Ryan Smolkin, founder of Smoke’s Poutinerie, launched with $400,000 and spent none of it on advertising. Instead he invested his time – five hours a night for the first six months – on Facebook inviting friends of friends to like the restaurant’s page. Five hundred people accepted and the lines started to get longer at his restaurant. Smolkin then added a Twitter account.

The momentum kept growing and word-of-mouth created more fans. By posting at least once a day about food and sports, with some news from the restaurants, Smolkin was able to connect with his target audience. Growing his fan base slowly and organically through relevant content led to 17,500 Facebook likes and 14,000 Twitter followers in just five years. Writes Borzykowski:

“Smolkin attributes his success to the fact that he “keeps it real.” He and his team know the company’s target market, they don’t outsource the work and, most importantly, they have a ton of fun.”

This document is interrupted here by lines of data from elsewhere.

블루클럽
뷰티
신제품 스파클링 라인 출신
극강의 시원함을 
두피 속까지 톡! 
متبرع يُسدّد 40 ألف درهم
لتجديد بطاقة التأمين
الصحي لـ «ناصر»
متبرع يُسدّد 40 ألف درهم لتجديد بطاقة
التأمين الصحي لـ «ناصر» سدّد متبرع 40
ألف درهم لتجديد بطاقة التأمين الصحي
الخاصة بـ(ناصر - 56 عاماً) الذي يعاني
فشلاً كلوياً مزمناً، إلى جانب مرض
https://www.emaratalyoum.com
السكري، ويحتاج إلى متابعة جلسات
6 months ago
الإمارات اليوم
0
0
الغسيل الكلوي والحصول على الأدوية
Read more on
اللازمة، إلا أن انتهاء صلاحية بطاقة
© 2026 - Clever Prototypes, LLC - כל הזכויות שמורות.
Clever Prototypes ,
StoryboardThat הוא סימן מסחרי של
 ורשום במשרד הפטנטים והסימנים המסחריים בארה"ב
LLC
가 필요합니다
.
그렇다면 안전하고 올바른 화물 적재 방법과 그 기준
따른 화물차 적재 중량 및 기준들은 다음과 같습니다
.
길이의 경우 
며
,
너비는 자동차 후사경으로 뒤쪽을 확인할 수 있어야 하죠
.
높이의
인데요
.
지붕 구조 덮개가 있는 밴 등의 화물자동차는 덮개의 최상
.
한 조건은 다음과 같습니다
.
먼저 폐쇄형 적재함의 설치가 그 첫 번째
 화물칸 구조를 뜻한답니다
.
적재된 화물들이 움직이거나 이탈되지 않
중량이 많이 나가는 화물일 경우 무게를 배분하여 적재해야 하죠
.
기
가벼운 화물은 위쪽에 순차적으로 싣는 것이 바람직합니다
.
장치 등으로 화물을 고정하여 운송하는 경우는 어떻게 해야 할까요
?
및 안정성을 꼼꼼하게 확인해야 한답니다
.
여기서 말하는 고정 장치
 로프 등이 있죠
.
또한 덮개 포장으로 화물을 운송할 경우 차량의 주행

By providing unique content – like pictures from the first wedding they catered – Smoke’s Poutinerie has created passionate brand ambassadors. The initial investment of time in mobile-friendly social media paid off, with interest.

At Sephora, Mobile-First Means ‘Connecting’ the Customer’s Experiences
by Rimma Kats for eMarketer

Bigger businesses are adapting for the coming changes and incorporating mobile marketing as well. Sephora’s Director of Mobile & Digital Store Marketing, Johnna Marcus, shares her company’s strategy to stay relevant in a digital marketplace.

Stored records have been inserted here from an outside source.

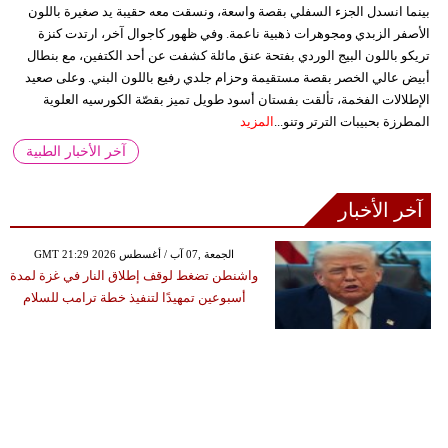
بينما انسدل الجزء السفلي بقصة واسعة، ونسقت معه حقيبة يد صغيرة باللون
الأصفر الزبدي ومجوهرات ذهبية ناعمة. وفي ظهور كاجوال آخر، ارتدت كنزة
تريكو باللون البيج الوردي بفتحة عنق مائلة كشفت عن أحد الكتفين، مع بنطال
أبيض عالي الخصر بقصة مستقيمة وحزام جلدي رفيع باللون البني. وعلى صعيد
الإطلالات الفخمة، تألقت بفستان أسود طويل تميز بقصّة الكورسيه العلوية
المطرزة بحبيبات الترتر وتنو...
المزيد
آخر الأخبار الطبية
آخر الأخبار
GMT 21:29 2026 الجمعة ,07 آب / أغسطس
واشنطن تضغط لوقف إطلاق النار في غزة لمدة
أسبوعين تمهيدًا لتنفيذ خطة ترامب للسلام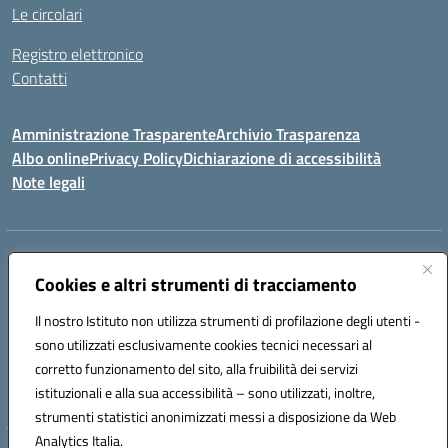
Le circolari
Registro elettronico
Contatti
Amministrazione Trasparente
Archivio Trasparenza
Albo online
Privacy Policy
Dichiarazione di accessibilità
Note legali
Indirizzo:
Via Olimpia, 14 88068 SOVERATO (CZ)
Centralino:
Cookies e altri strumenti di tracciamento
096721161
Email:
czic869004@istruzione.it
Posta elettronica certificata (PEC):
czic869004@pec.istruzione.it
Il nostro Istituto non utilizza strumenti di profilazione degli utenti -
Codice fiscale: 84000710792
sono utilizzati esclusivamente cookies tecnici necessari al
Codice meccanografico:
CZIC869004
corretto funzionamento del sito, alla fruibilità dei servizi
Codice unico di fatturazione (CUF): UFKGA0
istituzionali e alla sua accessibilità – sono utilizzati, inoltre,
strumenti statistici anonimizzati messi a disposizione da Web
Analytics Italia.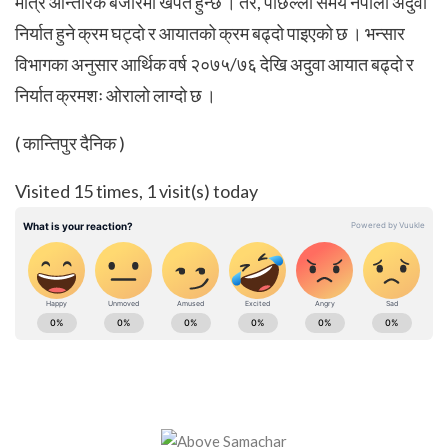
मात्रै आन्तरिक बजारमा खपत हुन्छ । तर, पछिल्लो समय नेपाली अदुवा
निर्यात हुने क्रम घट्दो र आयातको क्रम बढ्दो पाइएको छ । भन्सार
विभागका अनुसार आर्थिक वर्ष २०७५/७६ देखि अदुवा आयात बढ्दो र
निर्यात क्रमशः ओरालो लाग्दो छ ।
( कान्तिपुर दैनिक )
Visited 15 times, 1 visit(s) today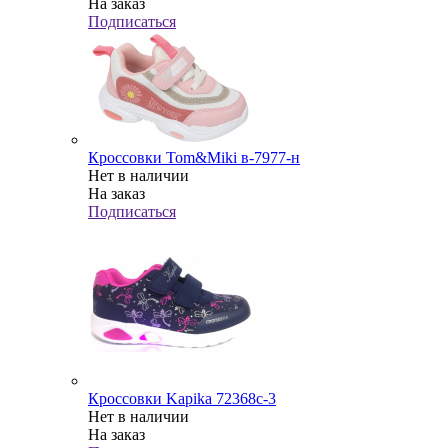
На заказ
Подписаться
Кроссовки Tom&Miki в-7977-н
Нет в наличии
На заказ
Подписаться
Кроссовки Kapika 72368с-3
Нет в наличии
На заказ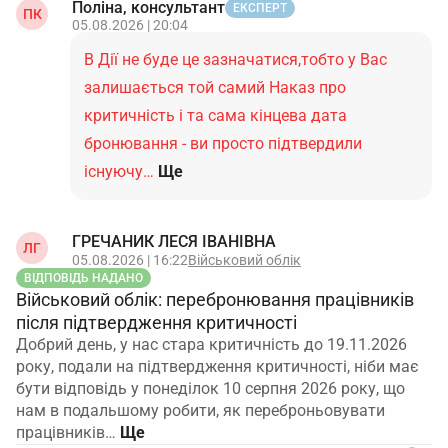
Поліна, консультант
ЕКСПЕРТ
ПК
05.08.2026 | 20:04
В Дії не буде це зазначатися,тобто у Вас
залишається той самий Наказ про
критичність і та сама кінцева дата
бронювання - ви просто підтвердили
існуючу…
Ще
ГРЕЧАНИК ЛЕСЯ ІВАНІВНА
ЛГ
05.08.2026 | 16:22
Військовий облік
ВІДПОВІДЬ НАДАНО
Військовий облік: перебронювання працівників
після підтвердження критичності
Добрий день, у нас стара критичність до 19.11.2026
року, подали на підтвердження критичності, ніби має
бути відповідь у понеділок 10 серпня 2026 року, що
нам в подальшому робити, як переброньовувати
працівників…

First and foremost, Marcus believes you have to change how you think of mobile. So much more than a phone, mobile is the primary internet device, available 24/7, that’s “fundamentally a multitasking device”. Says Marcus:

“Internet research from last year said 55% of people in the US use their mobile device to access the internet – that’s not surprising – but 31% of those use it exclusively […] It’s not just thinking of mobile as sort of an augment, but really building things out to be mobile-first and be mobile-primary.”

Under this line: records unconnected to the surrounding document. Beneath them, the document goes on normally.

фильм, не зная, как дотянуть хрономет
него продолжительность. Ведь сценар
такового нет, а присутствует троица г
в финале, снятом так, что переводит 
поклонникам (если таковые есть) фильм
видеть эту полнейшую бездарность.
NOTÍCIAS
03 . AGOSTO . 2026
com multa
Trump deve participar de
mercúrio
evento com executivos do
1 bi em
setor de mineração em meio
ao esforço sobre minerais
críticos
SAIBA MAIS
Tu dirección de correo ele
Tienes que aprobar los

Research also shows that 80% of consumers are using their phones in-store for some purpose. Perhaps a Sephora customer is checking a YouTube how-to video to be sure she gets the right products, or browsing a Pinterest board for the exact shade of nail polish she pinned earlier. If Sephora has implemented mobile marketing correctly, she might be checking her loyalty program progress with the Sephora app. Mobile is the glue that seamlessly connects consumers to the brand, both online and in-store.

Retailers Hope to Bag Rivals’ Customers on Twitter
By Christopher Heine for Adweek

Christopher Heine examines the practice of “conquesting” and its evolution. Google conquesting has been the traditional ecommerce poaching practice – marketers buy ads targeted at consumers searching for other brands’ products. With the rise of mobile and real-time marketing, Twitter conquesting is the logical next step. Notes Heine:

“Per industry sources, last year Walmart was hugely successful in exploiting competitors’ problems like product availability or delivery deadline issues. The retail giant tweeted at consumers who had such issues with other retailers. Walmart’s Twitter Elves, the firm’s dedicated customer team on the social site, seemingly found the consumers by searching on the platform before pushing a counteroffer.”

While cutthroat, such tactics are fair game. And it doesn’t necessarily reflect badly on a brand. Consumers are unlikely to care who answers their tweeted complaint, as long as it’s done in a timely and helpful manner.

Real-time conquesting isn’t without risks. If you tweet that you have a product when your competitor has run out, you had better have it. Otherwise you anger a customer who has already shown a tendency to speak out through social media and provide perfect material for your irritated competitor to attack. Real-time conquesting plays out on a very public stage, unlike the Google practice which targeted users in a vacuum.

The iPad launch from last month gives a glimpse into poaching via Promoted Tweets – Samsung, Nokia and Microsoft bought up many around the Apple tablet debut. Nokia scored the highest, per data firm Mashwork, with the most retweets, favorites, and replies in a matter of hours.

Brands are using social media more competitively and intelligently. As mobile continues to grow, real-time marketing is a tempting new tool.